The Centre’s research addresses challenges at the intersection of finance, technology and regulation. It is grounded in econometric inference, causal reasoning and financial theory, and critically evaluates emerging computational methods where evidence supports their use. Research is organised around four discipline-led themes, with two cross-cutting application tracks.

Theme 1 — Responsible models and governance

Governance of algorithmic systems in financial markets: how models used in lending, compliance and surveillance can be made transparent, auditable and accountable. Includes computational approaches to regulation and market surveillance, explainability and fairness assessment, and the validation and control of algorithmic decision systems.

This theme anchors the Centre’s two Collaborative Doctoral Partnership scholarships in financial-crime detection and anti-money-laundering investigator training, and the developing CFRT/AICC white paper on AI in financial services.

Theme 2 — Causal and econometric methods for risk and policy

Causal inference and econometric modelling for systemic risk, credit risk and policy evaluation, prioritising identification and uncertainty quantification over correlational pattern-finding. Active work includes Bayesian systemic-risk modelling in European banking and research on climate risk in credit unions.

Theme 3 — Market microstructure and trading analytics

Asset pricing, portfolio construction and trading-signal research, with explicit, like-for-like comparison of machine-learning methods against interpretable baselines. The emphasis is partial explainability with an honest account of what remains unexplained.

Theme 4 — Financial text and document intelligence

Natural-language and foundation-model methods applied to corporate disclosure, sentiment, patents and other financial documents, with human evaluative judgement embedded in the workflow.
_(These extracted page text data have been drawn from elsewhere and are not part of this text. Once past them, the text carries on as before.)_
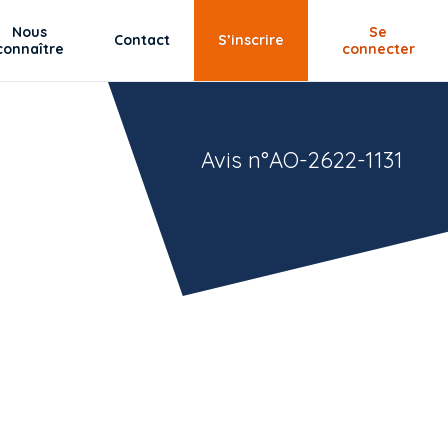
Nous
Se
Contact
S’inscrire
connaître
connecter
Avis n°AO-2622-1131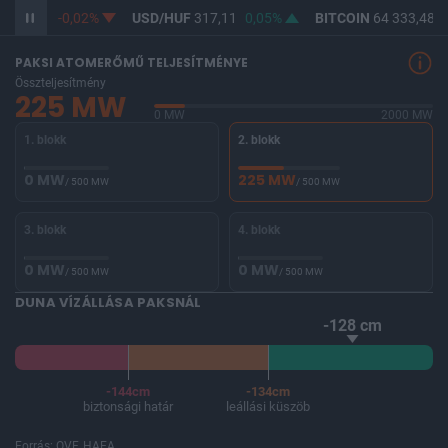
365,34
-0,02%
USD/HUF
317,11
0,05%
BITCOIN
64 333,48
0
PAKSI ATOMERŐMŰ TELJESÍTMÉNYE
Összteljesítmény
225 MW
0 MW
2000 MW
1. blokk
2. blokk
0 MW
225 MW
/ 500 MW
/ 500 MW
3. blokk
4. blokk
0 MW
0 MW
/ 500 MW
/ 500 MW
DUNA VÍZÁLLÁSA PAKSNÁL
-128 cm
-144cm
-134cm
biztonsági határ
leállási küszöb
Forrás: OVF, HAEA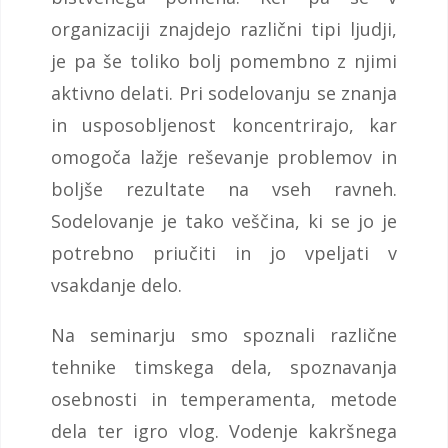
organizaciji znajdejo različni tipi ljudji,
je pa še toliko bolj pomembno z njimi
aktivno delati. Pri sodelovanju se znanja
in usposobljenost koncentrirajo, kar
omogoča lažje reševanje problemov in
boljše rezultate na vseh ravneh.
Sodelovanje je tako veščina, ki se jo je
potrebno priučiti in jo vpeljati v
vsakdanje delo.
Na seminarju smo spoznali različne
tehnike timskega dela, spoznavanja
osebnosti in temperamenta, metode
dela ter igro vlog. Vodenje kakršnega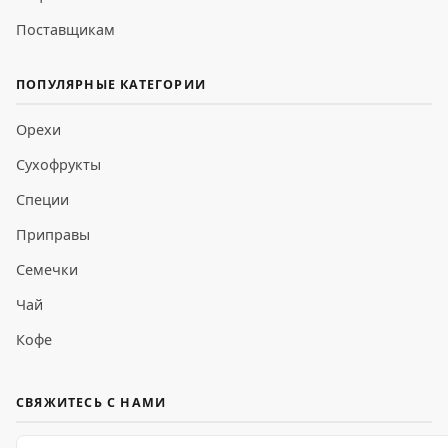
Поставщикам
ПОПУЛЯРНЫЕ КАТЕГОРИИ
Орехи
Сухофрукты
Специи
Приправы
Семечки
Чай
Кофе
СВЯЖИТЕСЬ С НАМИ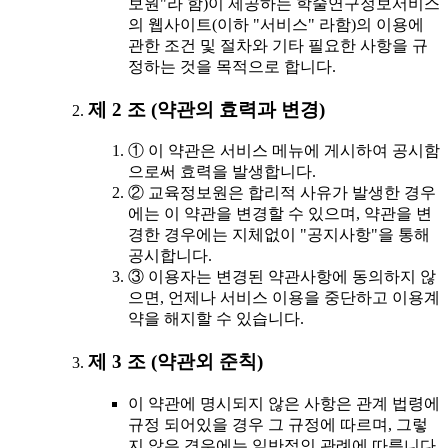
보원"라 함)이 제공하는 학술연구정보서비스
의 웹사이트(이하 "서비스" 라함)의 이용에
관한 조건 및 절차와 기타 필요한 사항을 규
정하는 것을 목적으로 합니다.
제 2 조 (약관의 효력과 변경)
① 이 약관은 서비스 메뉴에 게시하여 공시함
으로써 효력을 발생합니다.
② 교육정보원은 합리적 사유가 발생한 경우
에는 이 약관을 변경할 수 있으며, 약관을 변
경한 경우에는 지체없이 "공지사항"을 통해
공시합니다.
③ 이용자는 변경된 약관사항에 동의하지 않
으면, 언제나 서비스 이용을 중단하고 이용계
약을 해지할 수 있습니다.
제 3 조 (약관외 준칙)
이 약관에 명시되지 않은 사항은 관계 법령에
규정 되어있을 경우 그 규정에 따르며, 그렇
지 않은 경우에는 일반적인 관례에 따릅니다.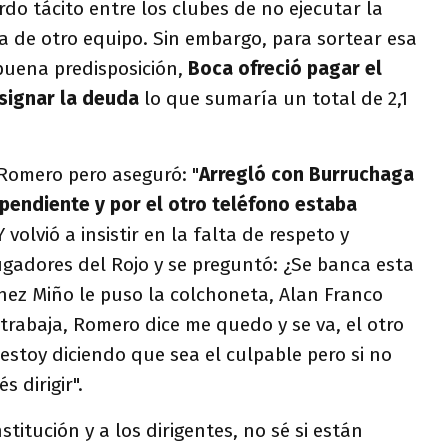
do tácito entre los clubes de no ejecutar la
a de otro equipo. Sin embargo, para sortear esa
buena predisposición,
Boca ofreció pagar el
esignar la deuda
lo que sumaría un total de 2,1
 Romero pero aseguró: "
Arregló con Burruchaga
pendiente y por el otro teléfono estaba
 volvió a insistir en la falta de respeto y
ugadores del Rojo y se preguntó: ¿Se banca esta
hez Miño le puso la colchoneta, Alan Franco
rabaja, Romero dice me quedo y se va, el otro
 estoy diciendo que sea el culpable pero si no
s dirigir".
stitución y a los dirigentes, no sé si están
This theme anchors the patent-text doctoral scholarship.

Application tracks (in development)

  • Climate finance: climate-risk modelling and the governance of measurement, reporting and verification infrastructure.
  • AI ethics: explainability, fairness assessment and privacy in financial decision systems.

Research infrastructure

Through a developing collaboration with the University’s AI Collaboration Centre, the Centre accesses high-performance computing and specialist data-science expertise, supporting collaborative research without replicating that infrastructure independently.